The Brussels-based Rezidor Hotel group said the assailants had “locked in” 140 guests and 30 employees.
Malian army commander Modibo Nama Traore said 10 gunmen stormed the hotel Friday morning shouting “Allahu Akbar” or “God is great” in Arabic before firing on the guards and taking hostages.
Automatic weapons fire could be heard from outside the 190-room hotel in the city-center, where security forces have set up a security cordon, an AFP journalist said.
Security sources said the gunmen were “jihadists” who had entered the hotel compound in a car that had diplomatic plates.
“It’s all happening on the seventh floor, jihadists are firing in the corridor,” one security source told AFP.
Malian soldiers, police and special forces were on the scene as a security perimeter was set up, along with members of the UN’s Minusma peacekeeping force in Mali and the French troops fighting jihadists in west Africa under Operation Barkhane.
The Rezidor Hotel Group, the US-based parent company of Radisson Blu, said two people were holding 170 people hostage.
The company said it was “aware of the hostage-taking that is ongoing at the property today, 20th November 2015. As per our information two persons have locked in 140 guests and 30 employees.”
It added in a statement: “Our safety and security teams and our corporate team are in constant contact with the local authorities in order offer any support possible to reinstate safety and security at the hotel.”
The US and French embassies asked their citizens to take shelter where they are in Bamako.
Attacks despite peace deal
The shooting at the Radisson follows a nearly 24-hour siege and hostage-taking at another hotel in August in the central Malian town of Sevare in which five UN workers were killed, along with four soldiers and four attackers.

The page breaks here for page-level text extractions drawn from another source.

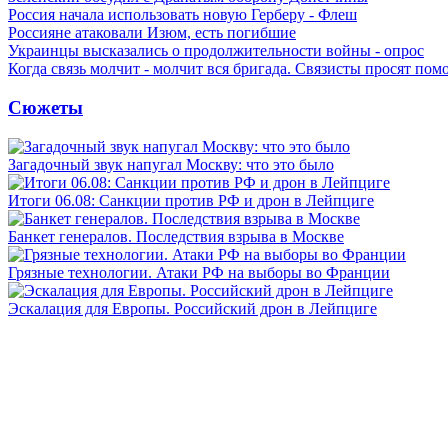
Россия начала использовать новую Герберу - Флеш
Россияне атаковали Изюм, есть погибшие
Украинцы высказались о продолжительности войны - опрос
Когда связь молчит - молчит вся бригада. Связисты просят по
Сюжеты
Загадочный звук напугал Москву: что это было
Итоги 06.08: Санкции против РФ и дрон в Лейпциге
Банкет генералов. Последствия взрыва в Москве
Грязные технологии. Атаки РФ на выборы во Франции
Эскалация для Европы. Российский дрон в Лейпциге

Five people, including a French citizen and a Belgian, were also killed in an attack at a restaurant in Bamako in March in the first such incident in the capital.
Islamist groups have continued to wage attacks in Mali despite a June peace deal between former Tuareg rebels in the north of the country and rival pro-government armed groups.
Northern Mali fell in March-April 2012 to al-Qaida-linked jihadist groups long concentrated in the area before being ousted by an ongoing French-led military operation launched in January 2013.
Despite the peace deal, large swathes of Mali remain beyond the control of government and foreign forces.
The website of the Radisson Blu in Bamako says it offers “upscale lodging close to many government offices and business sites”, serving as “one of the city’s most popular conference venues” with “a stunning 508-square-metre ballroom and meeting rooms.”
Radisson Blu, an upscale brand of the Radisson hotel chain, has more than 230 luxury hotels and resorts worldwide.